The EPIC Channel developed a marketing campaign ‘Epic at 10’ to fortify the show's time-slot. A mnemonic was established to signify the show's airing slot of 10 pm. Innovative marketing initiatives were taken to create awareness such as Twitter Alarm, Epic at 10 contest on social media, Live Twitter chats with Anurag Basu, special screenings for the media, and so on.

==Reception==
Deccan Herald – "Basu's direction of Stories from Rabindranath Tagore is especially charming in its portrayal of the Bengali milieu of those times. From the clothes worn by the protagonists (especially the women in their puff-sleeved, lace-trimmed blouses and the saris worn the Bengali way) to the period furniture and the locales, everything is picture-perfect, as is the casual dropping of Bengali words."

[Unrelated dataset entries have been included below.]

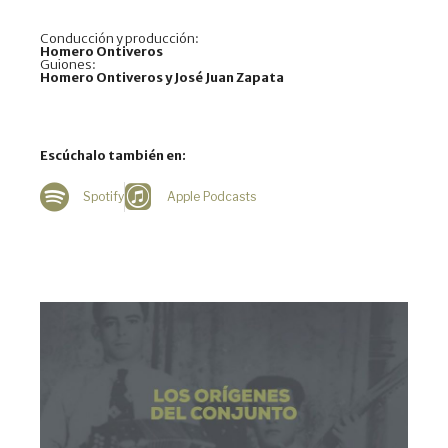
Conducción y producción:
Homero Ontiveros
Guiones:
Homero Ontiveros y José Juan Zapata
Escúchalo también en:
Spotify
Apple Podcasts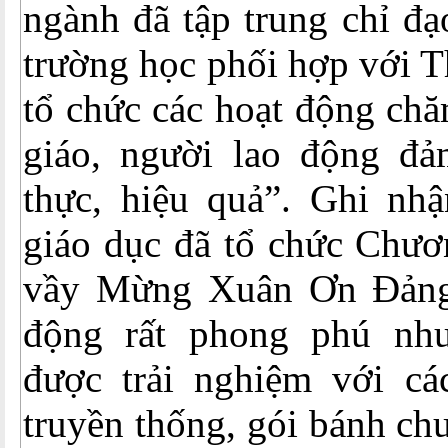
ngành đã tập trung chỉ đ
trường học phối hợp với T
tổ chức các hoạt động chă
giáo, người lao động đảm
thực, hiệu quả”. Ghi nhậ
giáo dục đã tổ chức Chươ
vầy Mừng Xuân Ơn Đảng 
động rất phong phú như
được trải nghiệm với cá
truyền thống, gói bánh ch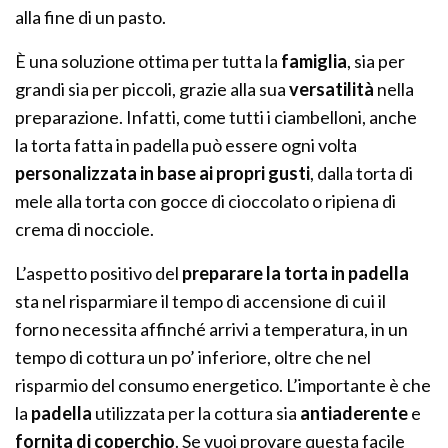
alla fine di un pasto.
È una soluzione ottima per tutta la
famiglia
, sia per
grandi sia per piccoli, grazie alla sua
versatilità
nella
preparazione. Infatti, come tutti i ciambelloni, anche
la torta fatta in padella può essere ogni volta
personalizzata in base ai propri gusti
, dalla torta di
mele alla torta con gocce di cioccolato o ripiena di
crema di nocciole.
L’aspetto positivo del
preparare la torta in padella
sta nel risparmiare il tempo di accensione di cui il
forno necessita affinché arrivi a temperatura, in un
tempo di cottura un po’ inferiore, oltre che nel
risparmio del consumo energetico. L’importante è che
la
padella
utilizzata per la cottura sia
antiaderente
e
fornita di coperchio
. Se vuoi provare questa facile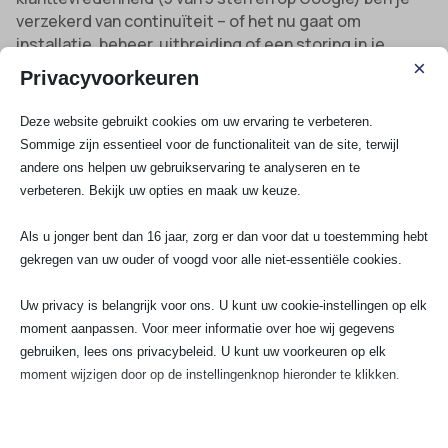
verzekerd van continuïteit – of het nu gaat om
installatie, beheer, uitbreiding of een storing in je
utiliteitsgebouw.
×
Privacyvoorkeuren
Benieuwd naar tarieven, of direct weten wat
Deze website gebruikt cookies om uw ervaring te verbeteren.
utiliteitsbouw elektrotechniek voor jouw bedrijfspand
Sommige zijn essentieel voor de functionaliteit van de site, terwijl
kost? Bekijk dan onze heldere rekentool op
andere ons helpen uw gebruikservaring te analyseren en te
kostencalculatie utiliteit elektrotechniek
of vergelijk
verbeteren. Bekijk uw opties en maak uw keuze.
direct verschillende offertes voor jouw project via
offertes van utiliteitselektriciens vergelijken
. SA
Als u jonger bent dan 16 jaar, zorg er dan voor dat u toestemming hebt
Elektro Experts: altijd een zakelijke oplossing op maat.
gekregen van uw ouder of voogd voor alle niet-essentiële cookies.
Bekijk al onze diensten
Uw privacy is belangrijk voor ons. U kunt uw cookie-instellingen op elk
moment aanpassen. Voor meer informatie over hoe wij gegevens
gebruiken, lees ons privacybeleid. U kunt uw voorkeuren op elk
moment wijzigen door op de instellingenknop hieronder te klikken.
Spoedservice
3 Fasen aansluiting
Houd er rekening mee dat als u ervoor kiest bepaalde soorten cookies
Groepenkast
uit te schakelen, dit uw ervaring op de site en de services die wij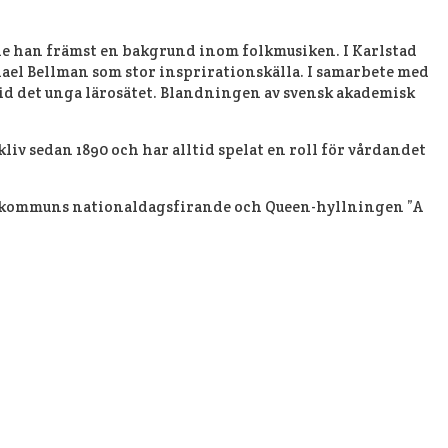
hade han främst en bakgrund inom folkmusiken. I Karlstad
ael Bellman som stor insprirationskälla. I samarbete med
vid det unga lärosätet. Blandningen av svensk akademisk
iv sedan 1890 och har alltid spelat en roll för vårdandet
ds kommuns nationaldagsfirande och Queen-hyllningen ”A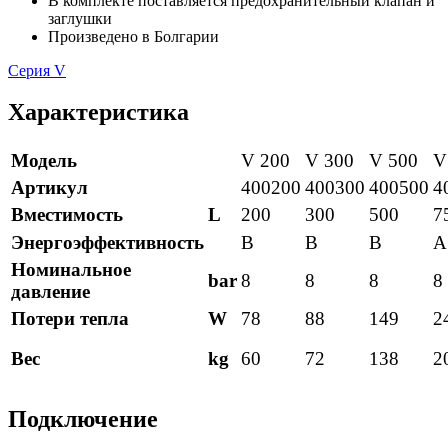
В комплекте поставляется предохранительный клапан и
заглушки
Произведено в Болгарии
Серия V
Характеристика
Модель
V 200
V 300
V 500
V
Артикул
400200
400300
400500
4
Вместимость
L
200
300
500
7
Энергоэффективность
В
В
В
A
Номинальное
bar
8
8
8
8
давление
Потери тепла
W
78
88
149
2
Вес
kg
60
72
138
2
Подключение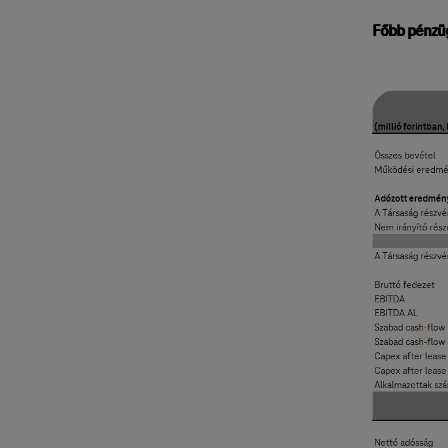
Főbb pénzüg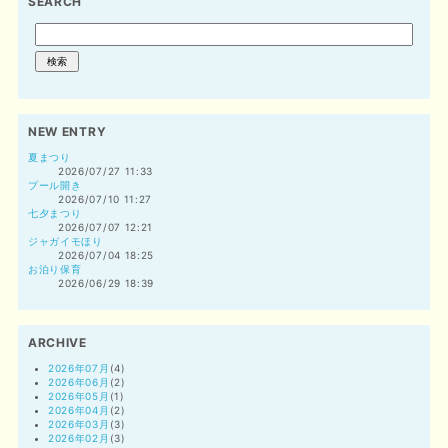
SEARCH
NEW ENTRY
夏まつり
2026/07/27 11:33
プール開き
2026/07/10 11:27
七夕まつり
2026/07/07 12:21
ジャガイモほり
2026/07/04 18:25
お泊り保育
2026/06/29 18:39
ARCHIVE
2026年07月
(4)
2026年06月
(2)
2026年05月
(1)
2026年04月
(2)
2026年03月
(3)
2026年02月
(3)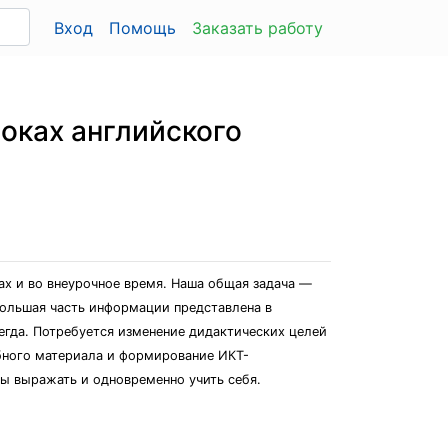
Вход
Помощь
Заказать работу
оках английского
х и во внеурочное время. Наша общая задача —
большая часть информации представлена в
егда. Потребуется изменение дидактических целей
ебного материала и формирование ИКТ-
ы выражать и одновременно учить себя.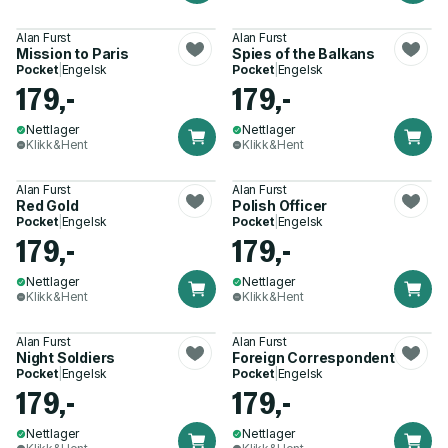
Alan Furst
Alan Furst
Mission to Paris
Spies of the Balkans
Pocket
|
Engelsk
Pocket
|
Engelsk
179,-
179,-
Nettlager
Nettlager
Klikk&Hent
Klikk&Hent
Alan Furst
Alan Furst
Red Gold
Polish Officer
Pocket
|
Engelsk
Pocket
|
Engelsk
179,-
179,-
Nettlager
Nettlager
Klikk&Hent
Klikk&Hent
Alan Furst
Alan Furst
Night Soldiers
Foreign Correspondent
Pocket
|
Engelsk
Pocket
|
Engelsk
179,-
179,-
Nettlager
Nettlager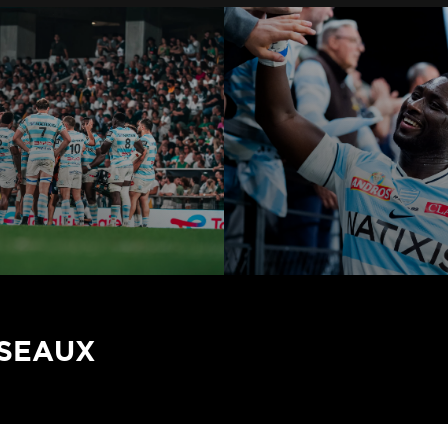
ÉSEAUX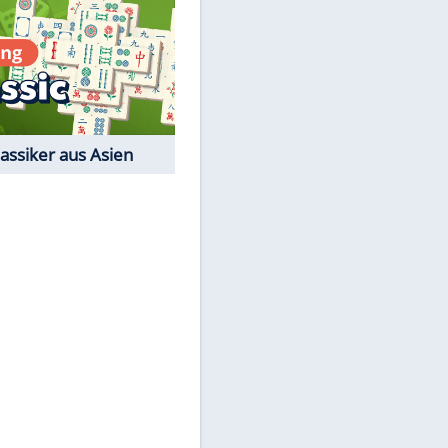
EITE
Film-Quiz: Bist Du ein
Cineast?
Kostenlos spielen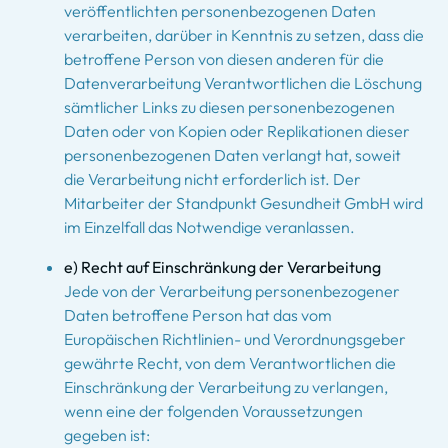
veröffentlichten personenbezogenen Daten
verarbeiten, darüber in Kenntnis zu setzen, dass die
betroffene Person von diesen anderen für die
Datenverarbeitung Verantwortlichen die Löschung
sämtlicher Links zu diesen personenbezogenen
Daten oder von Kopien oder Replikationen dieser
personenbezogenen Daten verlangt hat, soweit
die Verarbeitung nicht erforderlich ist. Der
Mitarbeiter der Standpunkt Gesundheit GmbH wird
im Einzelfall das Notwendige veranlassen.
e) Recht auf Einschränkung der Verarbeitung
Jede von der Verarbeitung personenbezogener
Daten betroffene Person hat das vom
Europäischen Richtlinien- und Verordnungsgeber
gewährte Recht, von dem Verantwortlichen die
Einschränkung der Verarbeitung zu verlangen,
wenn eine der folgenden Voraussetzungen
gegeben ist: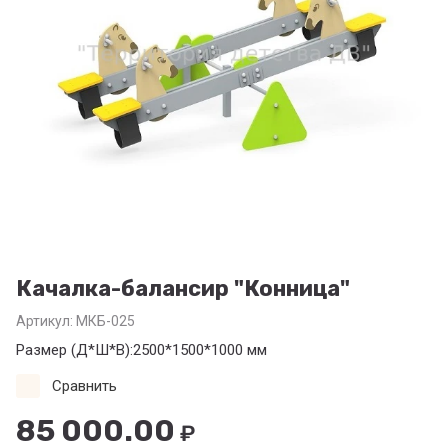
Качалка-балансир "Конница"
Артикул:
МКБ-025
Размер (Д*Ш*В):2500*1500*1000 мм
Сравнить
85 000.00
₽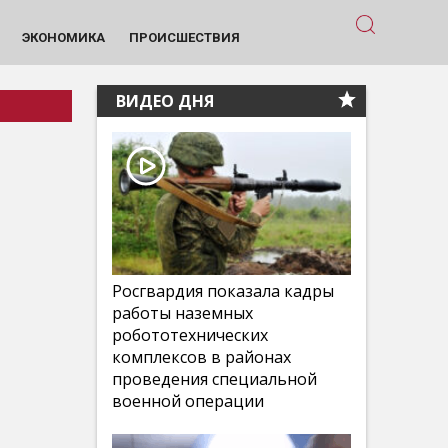
ЭКОНОМИКА
ПРОИСШЕСТВИЯ
ВИДЕО ДНЯ
Росгвардия показала кадры
работы наземных
робототехнических
комплексов в районах
проведения специальной
военной операции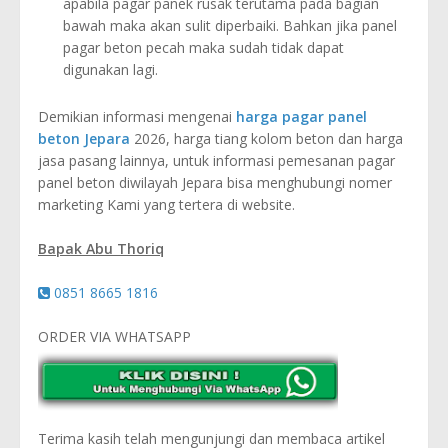
apabila pagar panek rusak terutama pada bagian
bawah maka akan sulit diperbaiki. Bahkan jika panel
pagar beton pecah maka sudah tidak dapat
digunakan lagi.
Demikian informasi mengenai
harga pagar panel
beton Jepara
2026, harga tiang kolom beton dan harga
jasa pasang lainnya, untuk informasi pemesanan pagar
panel beton diwilayah Jepara bisa menghubungi nomer
marketing Kami yang tertera di website.
Bapak Abu Thoriq
0851 8665 1816
ORDER VIA WHATSAPP
Terima kasih telah mengunjungi dan membaca artikel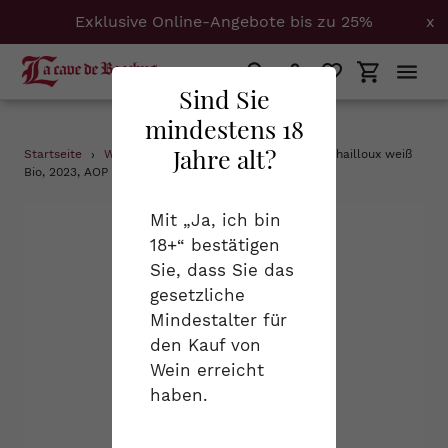
Exklusive Online-Angebote bis zu 25%
x
Suchen
Einloggen
Einkaufs
Sind Sie
mindestens 18
Direkt
Jahre alt?
Startseite
›
Weißweine
›
Domaine Fouassier, Les Chailloux weiß
zum
Bio, 2023, AOP Sancerre, 0,75 l
Inhalt
Mit „Ja, ich bin
18+“ bestätigen
Sie, dass Sie das
gesetzliche
Mindestalter für
den Kauf von
Wein erreicht
haben.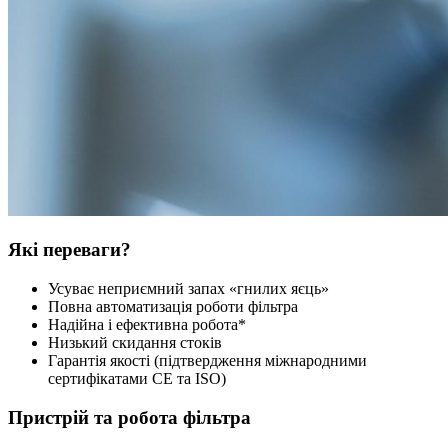
Які переваги?
Усуває неприємний запах «гнилих яєць»
Повна автоматизація роботи фільтра
Надійна і ефективна робота*
Низький скидання стоків
Гарантія якості (підтвердження міжнародними
сертифікатами CE та ISO)
Пристрій та робота фільтра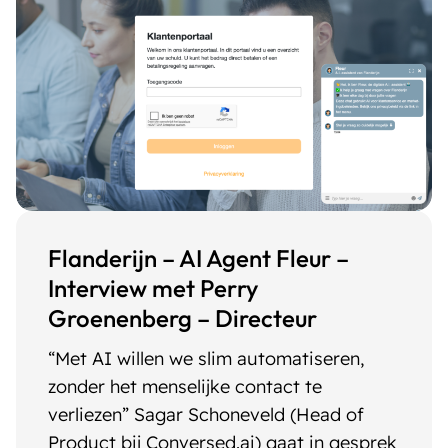
Flanderijn – AI Agent Fleur –
Interview met Perry
Groenenberg – Directeur
“Met AI willen we slim automatiseren,
zonder het menselijke contact te
verliezen” Sagar Schoneveld (Head of
Product bij Conversed.ai) gaat in gesprek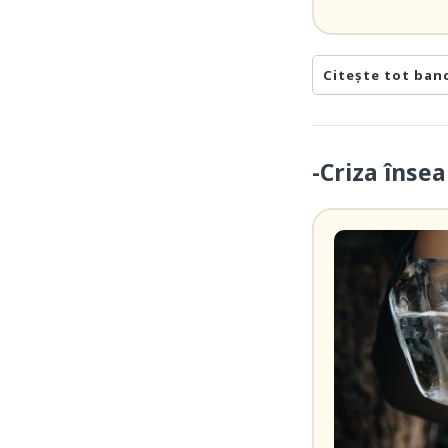
Citește tot ban
-Criza îns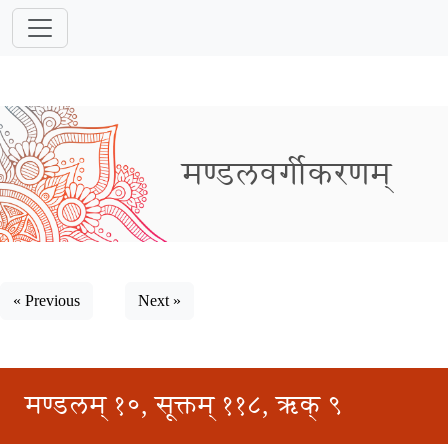
मण्डलवर्गीकरणम्
« Previous
Next »
मण्डलम् १०, सूक्तम् ११८, ऋक् ९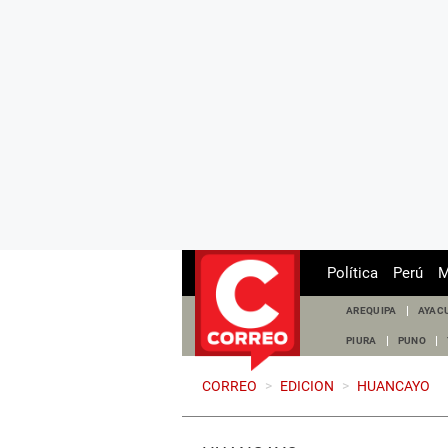
Política
Perú
M
AREQUIPA
AYAC
PIURA
PUNO
CORREO
>
EDICION
>
HUANCAYO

DNA- "What makes the serial is the lighting, so canny that it becomes both narrator and character. In an amber chiaroscuro of a bygone era it details a range of moods from the stark to the tender. Basu has achieved a fine balance between the populist and the elite."

Business Standard – "While most of us have read Tagore, to see iconic stories such as Kabuliwala come to life is a different pleasure altogether. Moreover, the women in Tagore's stories are not scheming vessels of family politics. There is diversity of representation and each story is nuanced with many shades of grey. Basu has said in an interview that he was so tired of watching women on Indian TV that he jumped at the chance of adapting Tagore."

The Indian Express praised the show in the article, "Tagore's stories have a strange sense of gender equality: Anurag Basu" and spoke about Anurag Basu's brilliance and the genre-defying format of the show.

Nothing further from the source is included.